Nineteenth Sunday in Ordinary Time – August 13, 2017

From time to time I meet a hospital patient or a nursing home resident who is deeply bothered by the burdensome thoughts that can arise from being confined to bed due to health problems. Severe illness can be an emotional burden as well as a physical burden. The thoughts that result from those burdens can make an unpleasant situation much worse.

Worry and fear about one’s health or future can lead to a great deal of internal conflict. Occasionally, I’ve come across people who were so upset by worry about their health that they were reluctant to receive the Sacraments. It’s not uncommon that a physical or emotional burden becomes a spiritual burden.

I sympathize with those folks who are troubled by their health concerns. I know I would be a very bad patient. The Scripture readings this Sunday speak about how to deal with a physical or emotional burden that threatens one’s spiritual health.

Because the feast of the Transfiguration occurred last Sunday we missed hearing the antecedent to the event in today’s Gospel. When Jesus learned that John the Baptizer had been executed he tried to find a quiet place to mourn John’s death. The crowds that had been following Jesus tracked him down. He felt sympathy for them. He cured the sick among them, and fed the entire crowd with five loaves of bread and two fish. (Matthew 14:14-17)

Today’s Gospel reading begins with Jesus’ second attempt to grieve the death of John. While Jesus was praying alone on a deserted hilltop the disciples sailed north across the Sea of Galilee. The wind was against them; they would have had to lower the sails, and row the boat. The physical burden of rowing the boat was made worse when they saw what they thought was a ghost coming toward them on the water. (Matthew 14:26)

The disciples were tired and afraid, but there is nothing extraordinary about those experiences.
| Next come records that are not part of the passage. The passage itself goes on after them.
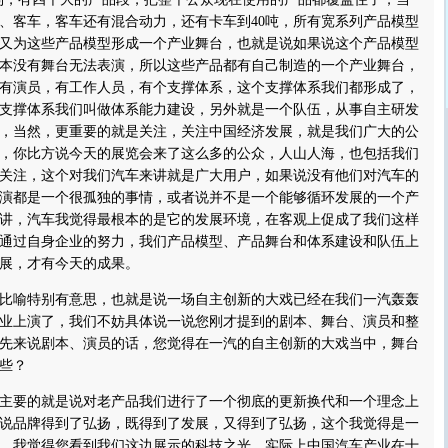
、客车，客车还有混合动力，还有卡车到40吨，所有宽系列产品模型
又为这些产品模型形成一个产业舞台，也就是说如果说这个产品模型
本没有舞台无法表演，所以这些产品都有自己制造的一个产业舞台，
有演员，有工作人员，有个支撑体系，这个支撑体系我们都形成了，
支撑体系我们叫做体系能力建设，另外就是一个队伍，从事自主研发
，当然，更重要的就是关注，关注中国经济发展，就是我们广大的公
，你比方说今天的展览会来了这么多的公众，人山人海，也包括我们
关注，这个对我们汽车来讲就是广大用户，如果说没有他们对汽车的
演都是一个很孤独的事情，或者说并不是一个能够循环发展的一个产
讲，汽车我觉得最根本的是它的发展环境，在客观上促成了我们这样
通过自身企业的努力，我们产品模型、产品舞台和体系建设和队伍上
展，才有今天的成果。
比喻特别有意思，也就是说一场自主创新的大戏已经在我们一汽轰轰
业上演了，我们不妨具体说一说您刚才提到的剧本、舞台、演员和整
先来说剧本、演员的话，您觉得在一汽的自主创新的大戏当中，舞台
些？
主要的就是说对老产品我们进行了一个彻底的更新换代和一个理念上
说品牌得到了弘扬，既得到了发展，又得到了弘扬，这个我觉得是一
，我觉得您看到我们这边展示的科技之光，实际上中国汽车产业在十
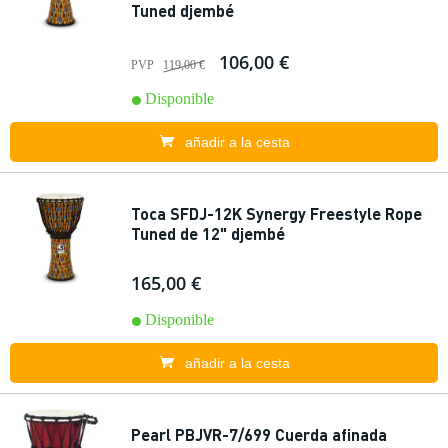
Tuned djembé
106,00 €
PVP
119,00 €
Disponible
añadir a la cesta
Toca SFDJ-12K Synergy Freestyle Rope
Tuned de 12" djembé
165,00 €
Disponible
añadir a la cesta
Pearl PBJVR-7/699 Cuerda afinada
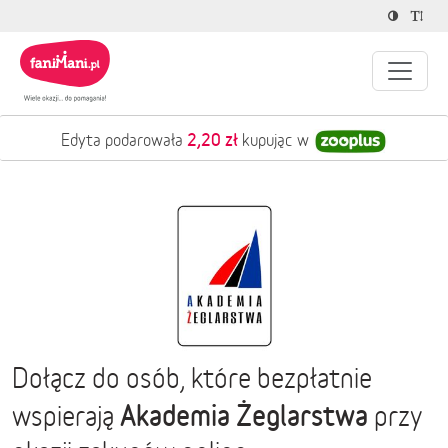
2,20 zł
Edyta podarowała
kupując w
Dołącz do osób, które bezpłatnie
Akademia Żeglarstwa
wspierają
przy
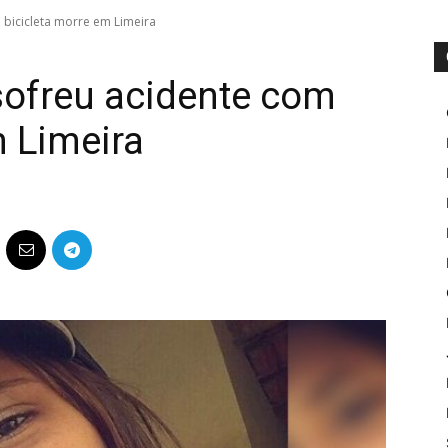
 bicicleta morre em Limeira
sofreu acidente com
m Limeira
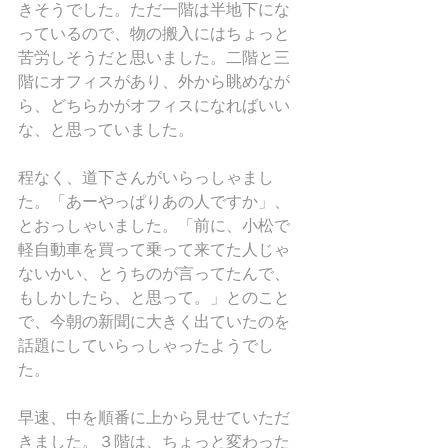
きそうでした。ただ一階は半地下にな
っているので、物の搬入にはちょっと
苦労しそうだと思いました。二階と三
階にオフィスがあり、外から眺めなが
ら、どちらかがオフィスになればいい
な、と思っていました。
程なく、道下さんがいらっしゃまし
た。「あーやっぱりあの人ですか」、
とおっしゃいました。「前に、小松で
軽自動車を買って乗って来てた人じゃ
ないかい、とうちのが言ってたんで、
もしかしたら、と思って。」とのこと
で、今朝の新聞に大きく出ていたのを
話題にしていらっしゃったようでし
た。
早速、中を順番に上から見せていただ
きました。３階は、ちょっと変わった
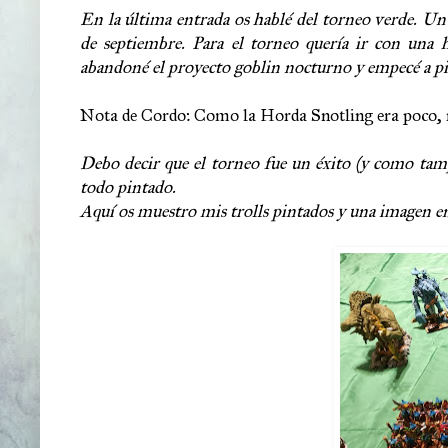
En la última entrada os hablé del torneo verde. Un t
de septiembre. Para el torneo quería ir con una ho
abandoné el proyecto goblin nocturno y empecé a pin
Nota de Cordo: Como la Horda Snotling era poco, n
Debo decir que el torneo fue un éxito (y como tamp
todo pintado.
Aquí os muestro mis trolls pintados y una imagen en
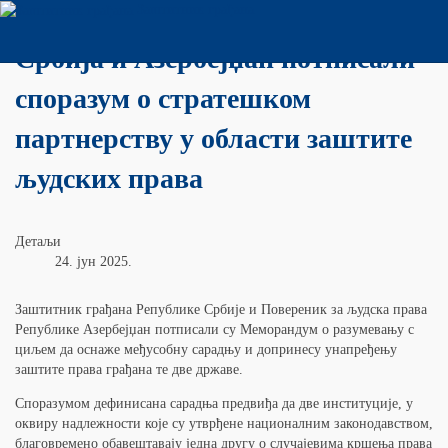
Заштитник грађана
Србија и Азербејџан потписали
споразум о стратешком
партнерству у области заштите
људских права
Детаљи
24. јун 2025.
Заштитник грађана Републике Србије и Повереник за људска права
Републике Азербејџан потписали су Mеморандум о разумевању с
циљем да оснаже међусобну сарадњу и допринесу унапређењу
заштите права грађана те две државе.
Споразумом дефинисана сарадња предвиђа да две институције, у
оквиру надлежности које су утврђене националним законодавством,
благовремено обавештавају једна другу о случајевима кршења права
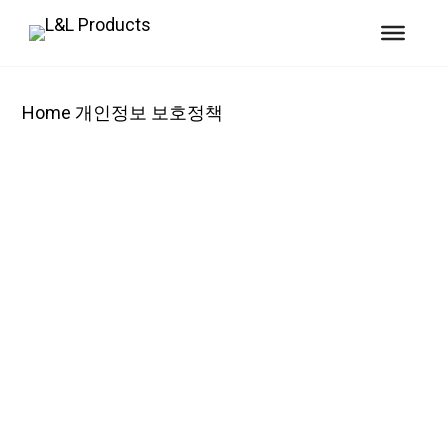
Home
개인정보 보호정책
개인 정보 보호에 대한 약속
엘앤엘 프로덕츠는 귀하의 개인정보를 보호하기 위
해 최선을 다하고 있습니다.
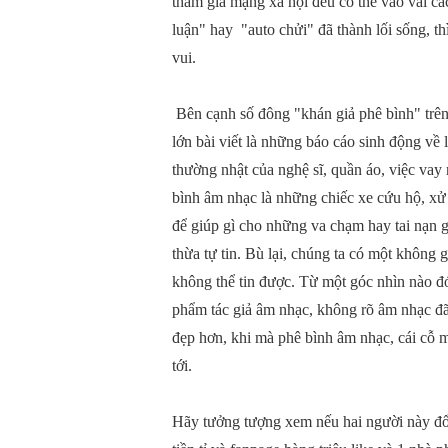
tham gia mạng xã hội đều có thể vào vai cá
luận" hay "auto chửi" đã thành lối sống, th
vui.
Bên cạnh số đông "khán giả phê bình" trên
lớn bài viết là những báo cáo sinh động v
thường nhật của nghệ sĩ, quần áo, việc vay
bình âm nhạc là những chiếc xe cứu hộ, xử
để giúp gì cho những va chạm hay tai nạn 
thừa tự tin. Bù lại, chúng ta có một không 
không thể tin được. Từ một góc nhìn nào đó
phẩm tác giả âm nhạc, không rõ âm nhạc đã 
đẹp hơn, khi mà phê bình âm nhạc, cái cỗ 
tới.
Hãy tưởng tượng xem nếu hai người này đổi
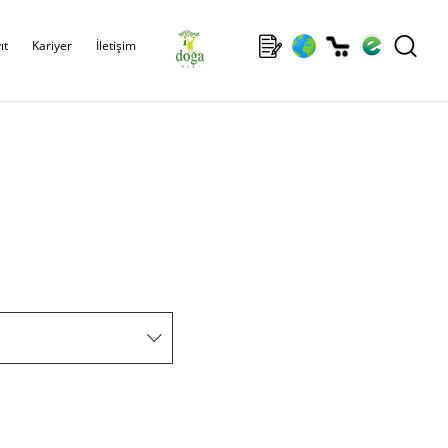
ıt
Kariyer
İletişim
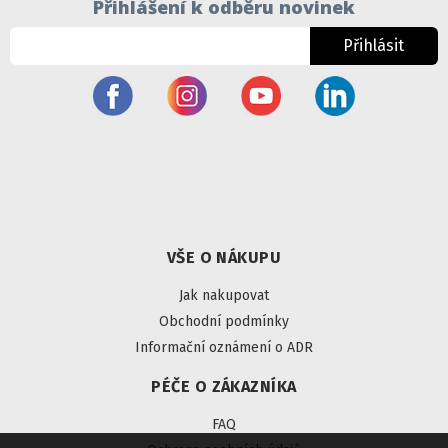
Přihlášení k odběru novinek
Přihlásit
VŠE O NÁKUPU
Jak nakupovat
Obchodní podmínky
Informační oznámení o ADR
PÉČE O ZÁKAZNÍKA
FAQ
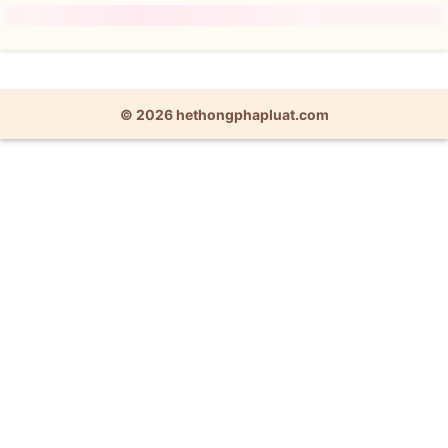
© 2026 hethongphapluat.com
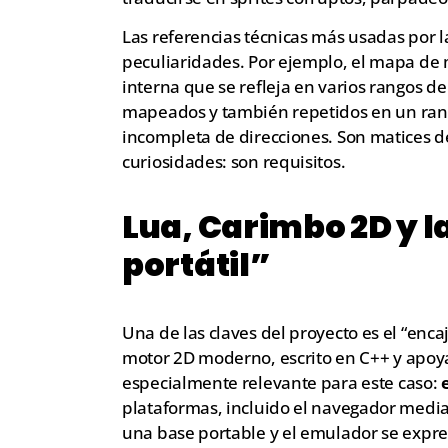
Las referencias técnicas más usadas por 
peculiaridades. Por ejemplo, el mapa de
interna que se refleja en varios rangos de
mapeados y también repetidos en un rang
incompleta de direcciones. Son matices d
curiosidades: son requisitos.
Lua, Carimbo 2D y l
portátil”
Una de las claves del proyecto es el “enc
motor 2D moderno, escrito en C++ y apoya
especialmente relevante para este caso:
plataformas, incluido el navegador medi
una base portable y el emulador se expres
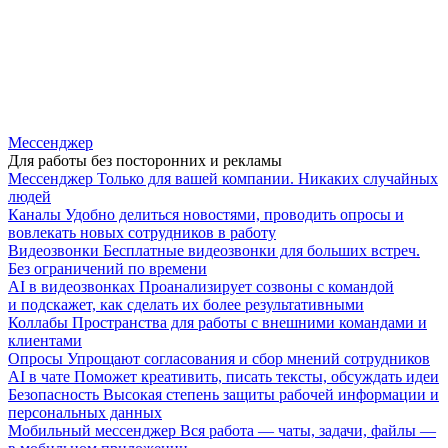
Мессенджер
Для работы без посторонних и рекламы
Мессенджер
Только для вашей компании. Никаких случайных
людей
Каналы
Удобно делиться новостями, проводить опросы и
вовлекать новых сотрудников в работу
Видеозвонки
Бесплатные видеозвонки для больших встреч.
Без ограничений по времени
AI в видеозвонках
Проанализирует созвоны с командой
и подскажет, как сделать их более результативными
Коллабы
Пространства для работы с внешними командами и
клиентами
Опросы
Упрощают согласования и сбор мнений сотрудников
AI в чате
Поможет креативить, писать тексты, обсуждать идеи
Безопасность
Высокая степень защиты рабочей информации и
персональных данных
Мобильный мессенджер
Вся работа — чаты, задачи, файлы —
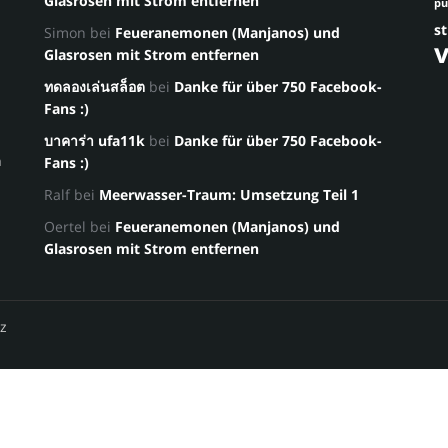
Glasrosen mit Strom entfernen
p
st
Simon
bei
Feueranemonen (Manjanos) und
Glasrosen mit Strom entfernen
ทดลองเล่นสล็อต
bei
Danke für über 750 Facebook-
Fans :)
บาคาร่า ufa11k
bei
Danke für über 750 Facebook-
a
Fans :)
Ralf
bei
Meerwasser-Traum: Umsetzung Teil 1
Oertel
bei
Feueranemonen (Manjanos) und
Glasrosen mit Strom entfernen
z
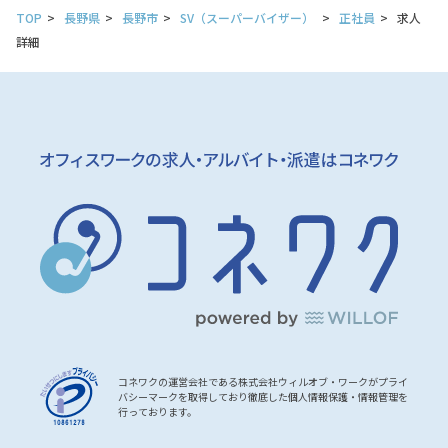
TOP
長野県
長野市
SV（スーパーバイザー）
正社員
求人
詳細
コネワクの運営会社である株式会社ウィルオブ・ワークがプライ
バシーマークを取得しており徹底した個人情報保護・情報管理を
行っております。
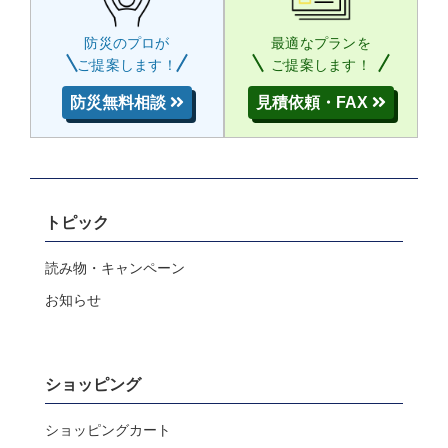
防災のプロが
最適なプランを
ご提案します！
ご提案します！
防災無料相談
見積依頼・FAX
トピック
読み物・キャンペーン
お知らせ
ショッピング
ショッピングカート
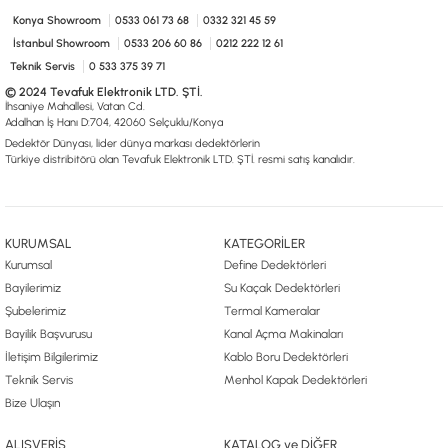
Konya Showroom
0533 061 73 68
0332 321 45 59
İstanbul Showroom
0533 206 60 86
0212 222 12 61
Teknik Servis
0 533 375 39 71
© 2024 Tevafuk Elektronik LTD. ŞTİ.
İhsaniye Mahallesi, Vatan Cd.
Adalhan İş Hanı D:704, 42060 Selçuklu/Konya
Dedektör Dünyası, lider dünya markası dedektörlerin
Türkiye distribitörü olan Tevafuk Elektronik LTD. ŞTİ. resmi satış kanalıdır.
KURUMSAL
KATEGORİLER
Kurumsal
Define Dedektörleri
Bayilerimiz
Su Kaçak Dedektörleri
Şubelerimiz
Termal Kameralar
Bayilik Başvurusu
Kanal Açma Makinaları
İletişim Bilgilerimiz
Kablo Boru Dedektörleri
Teknik Servis
Menhol Kapak Dedektörleri
Bize Ulaşın
ALIŞVERİŞ
KATALOG ve DİĞER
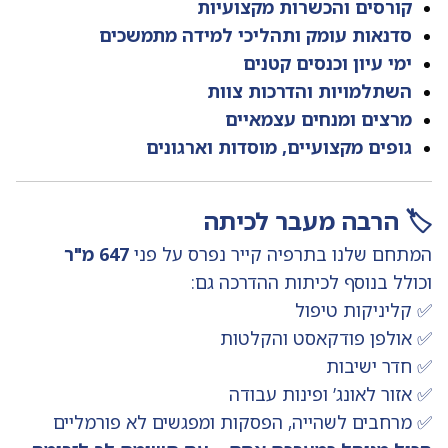
קורסים והכשרות מקצועיות
סדנאות עומק ותהליכי למידה מתמשכים
ימי עיון וכנסים קטנים
השתלמויות והדרכות צוות
מרצים ומנחים עצמאיים
גופים מקצועיים, מוסדות וארגונים
🏷️ הרבה מעבר לכיתה
המתחם שלנו בתרפיה קייר נפרס על פני
647 מ"ר
וכולל בנוסף לכיתות ההדרכה גם:
✅ קליניקות טיפול
✅ אולפן פודקאסט והקלטות
✅ חדר ישיבות
✅ אזור לאונג’ ופינות עבודה
✅ מרחבים לשהייה, הפסקות ומפגשים לא פורמליים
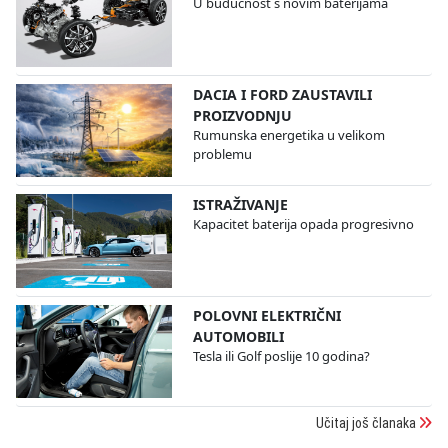
U budućnost s novim baterijama
DACIA I FORD ZAUSTAVILI
PROIZVODNJU
Rumunska energetika u velikom
problemu
ISTRAŽIVANJE
Kapacitet baterija opada progresivno
POLOVNI ELEKTRIČNI
AUTOMOBILI
Tesla ili Golf poslije 10 godina?
Učitaj još članaka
Everyone experiences exhaustion after intense physical exertion. Everyone has experienced fright or surprise because of unexpected or unwelcomed events. The events of that early morning took on a completely new character when Peter’s faith wavered.

After getting over their initial fright at seeing Jesus walking on the lake, the disciples calmed down, and prepared to resume their journey. At this point, Peter said to Jesus, “Lord, if it is you, command me to come to you on the water.” (Matthew 14:28) At first, Peter walked confidently toward Jesus, but then he faltered and began to sink. (Matthew 14:30) A physical and emotional burden had become a spiritual burden; Peter’s trip in the boat, and his surprise at seeing Jesus, degenerated into a lack of faith. This same dynamic can happen to anyone.

It is unavoidable to encounter physical burdens such as illness, injury, unemployment, aging and the like. It is very common to suffer loss, grief and fear. Our culture considers these manifestations of human weakness to be moral failings, but our culture is dead wrong about this. Human weakness is a normal part of everyone’s life; it’s unavoidable, and most often no one’s fault. Culpable failure on our part occurs when we let physical or emotional burdens cause us to lose faith.

Peter’s physical and emotional burdens became a culpable failure of faith when his thoughts turned away from Jesus’ command, and toward worry about walking on water. This lesson applies directly to our lives. Our physical and emotional burdens remain nothing more than burdensome unless and until we turn our thoughts away from Jesus’ words, and toward self-concern.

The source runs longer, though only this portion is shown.